PROMPT – Your task is to return all the entries below exactly, with every picture omitted.

SOURCE MATERIAL –
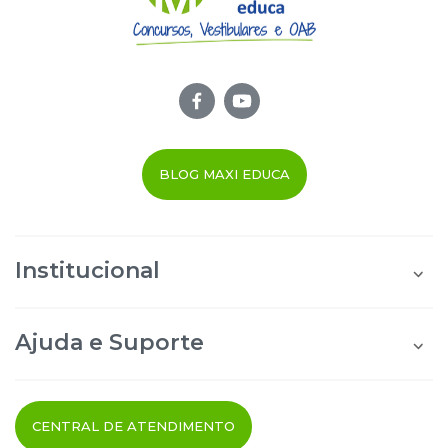
algumas páginas da apostila.
BLOG MAXI EDUCA
Institucional
Quem Somos
Área do Aluno
Ajuda e Suporte
Área do Afiliado
Blog Maxi Educa
Perguntas Frequentes
Segurança e Privacidade
Termos de uso
CENTRAL DE ATENDIMENTO
Cancelamento do Pedido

ANSWER SECTION –
algumas páginas da apostila.
BLOG MAXI EDUCA
Institucional
Quem Somos
Área do Aluno
Ajuda e Suporte
Área do Afiliado
Blog Maxi Educa
Perguntas Frequentes
Segurança e Privacidade
Termos de uso
CENTRAL DE ATENDIMENTO
Cancelamento do Pedido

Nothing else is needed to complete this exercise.